Thursday, 26 December 2013

india diary 1





Whenever I've travelled, I've almost always wished afterwards that the writing  I did  at the time had been less personal, more descriptive, less reflective. And yet this seems to be what I do. You could say it's just an obsession with the self, but it doesn't feel like that, in the sense that what interests me is not myself, per se, but what it feels like to be a human in a body; to be an awareness, perceiving, a consciousness in this world. This is really what this blog has been about so far - what does it mean to be an awareness in the world that is trying to create, to make art, to play music?

What helps this awareness to create, what stuffs it up and stops it from flowing? How does consciousness and mind and feeling interweave with creative products coming into the world, or not? From this point of view, it seems to me that I might be able to document this journey to india in a way that is relevant to the overall aims of this blog.

As I go to sleep my first night here in Dubai, I have an image of being clogged up with smoke, of being congested, stuffed up with lists and intentions, with thoughts and plans, coiled up and crunched into a tiny ball.

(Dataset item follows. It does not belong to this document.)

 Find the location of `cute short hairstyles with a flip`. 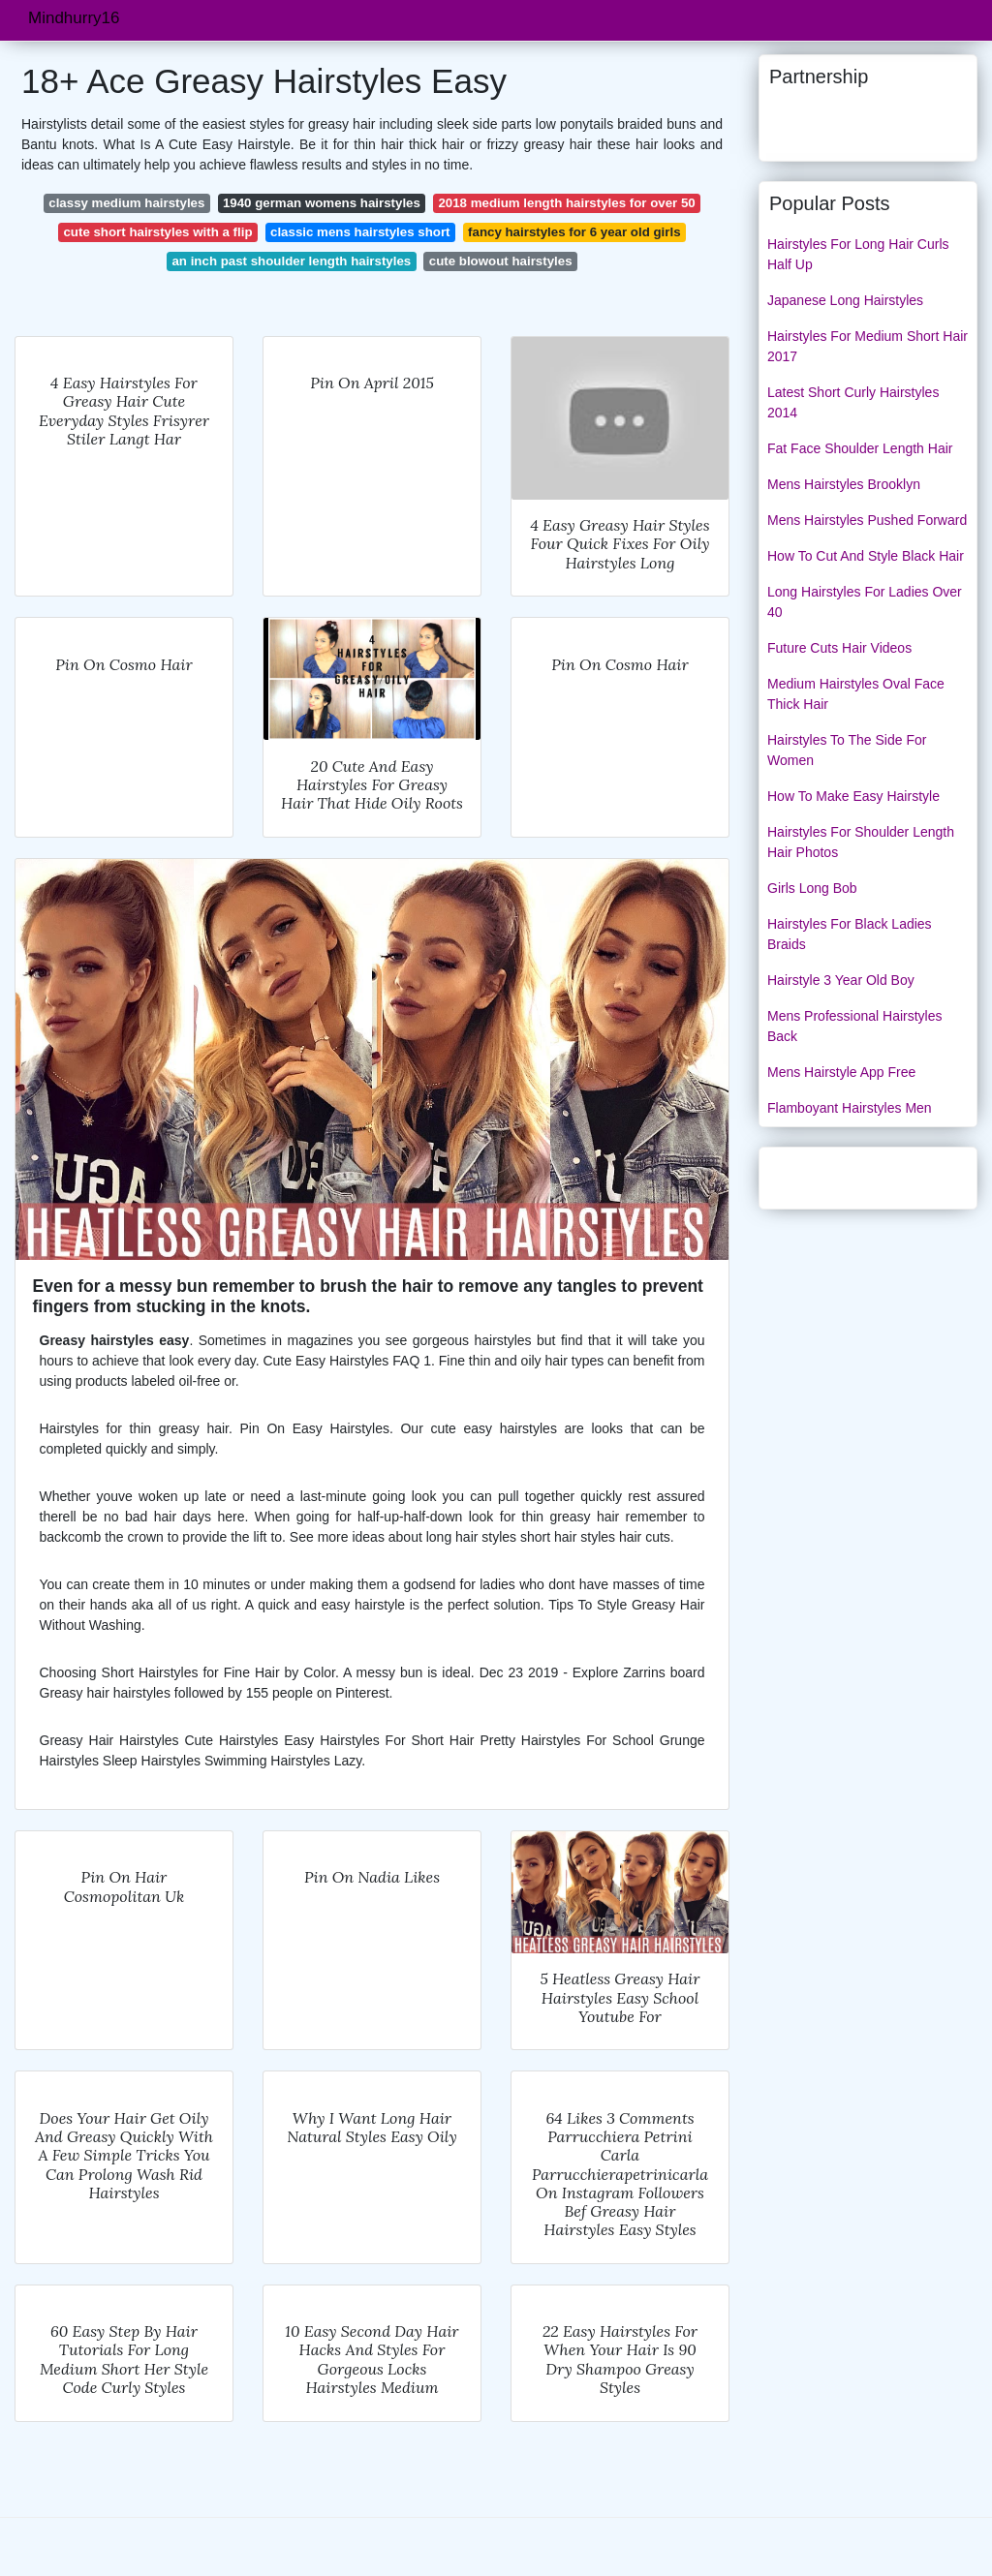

A few hours earlier, in the  arrivals hall, back here in the middle east, where all of my adult adventuring started, I begin to feel myself open to the huge world that for so long was the only home I knew. Crisp white cotton reaching to the floor, the Arab male constantly rearranging his perfectly non-creased red and white headscarf, the religious figure, provenance unknown, in a long navy gown, dark female eyes ringed with black, profiles from India, Arabia, the Philippines, Thailand.

Lyng in bed, I  feel the smoke that I didn't even know was there starting to clear, my lungs starting to splutter and cough and heave as the accumulated blackness of decades begins to heave itself out of my system.

This morning, in the warm, breezy winter sun, I begin to feel my spine gently uncoil, remember how softly straight I felt at the end of my last trip to India. Some sort of weight is already slipping off me, a scaly snake skin eager to drop off and leave itself behind. Sitting on the roof of hotel looking out across the city skyline, the drawing that so often feels like an effort is as natural as breathing. I think of Matisse leaving his wife and child in winter for the sun of Morocco, of impressionists going south for the light. Perhaps I just don't vary my environment enough in normal day to day.